Really, this is one of the oddest photos I've seen of Rafael Nadal. The guy has a chronic problem with his left knee. He hasn't played a tennis match since June 28th, when he was bounced out of Wimbledon in the 2nd round by a journeyman ranked 100th in the world. He didn't get a chance to defend his 2008 gold medal -- or carry the Spanish flag -- at the London Olympics. He pulled out of Cincy, and out of the US Open.
So, what's with the cheerful grin?
Nadal issued a statement earlier this week announcing his withdrawal from the Open, the final Grand Slam of the season. Today, he held a news conference from his hometown in Mallorca to elaborate on "I'm not playing because my knee hurts."
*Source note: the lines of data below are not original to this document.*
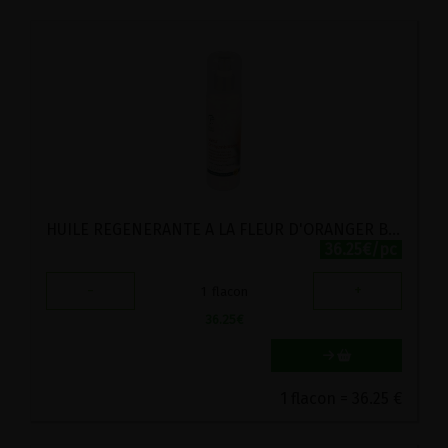
HUILE REGENERANTE A LA FLEUR D'ORANGER BIO VIRITA 125G
36.25€/pc
-
+
1
flacon
36.25
€
1 flacon = 36.25 €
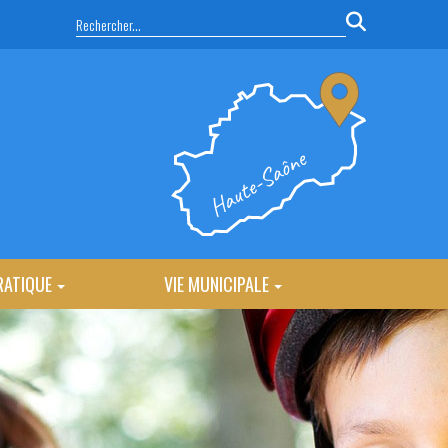
RATIQUE
VIE MUNICIPALE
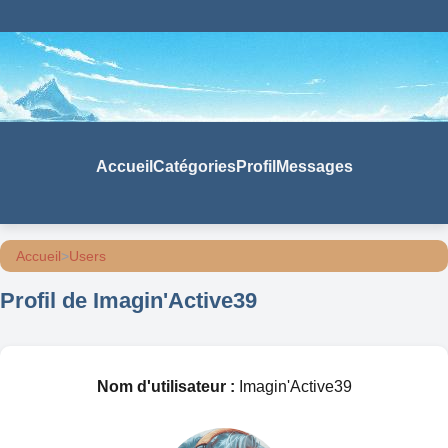
Accueil
Catégories
Profil
Messages
Accueil
>
Users
Profil de Imagin'Active39
Nom d'utilisateur :
Imagin'Active39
Rafa has Hoffa's Syndrome. Alright, I know what you're thinking, and you're wrong. While getting your knee whacked with a lead pipe by a mobster might lead to Hoffa's Syndrome, the condition has nothing to do with the long-missing Teamsters leader.
It's caused when the fat pad in your knee swells up and gets pinched between your knee cap and the bottom of your thigh bone. There's a good explanation of it, with a photo, here.
“The best thing I can do now is to stop, get fully well, accept the situation and work hard to come back better," Nadal said.
This has got to be frustrating. I was out for a few weeks one summer with tennis elbow, and I was in emotional agony. Well, to be fair, I'm frequently in emotional agony, for all sorts of reasons, but it was hard to watch other people play when I couldn't. I imagined my Worthy Opponents getting better, while my arm shriveled up and turned to dust. I wanted to know when, exactly, this tendonitis was going to go away and when I could start hitting again. I didn't like the open-endedness of my healing process, my powerlessness.
If I were Rafa, I wouldn't look so damned happy.
Rafa's ranked 3rd in the world, only 695 points ahead of Andy Murray, the guy who struck Olympic gold just a few weeks ago at Wimbledon.
“At this stage in my career my ranking is of the least importance,” Nadal said. “The most important thing is that I am sure I am fit to compete like I did during the first six months of this year, with a solid chance to win in each tournament I enter. After being almost eight years ranked either first or second, I think that being ranked second or fourth or sixth doesn’t really change anything.”
There's no time table for his return. He said he'd like to play for Spain in the Davis Cup semifinal match against the United States, starting Sept. 14, but he's not promising anything.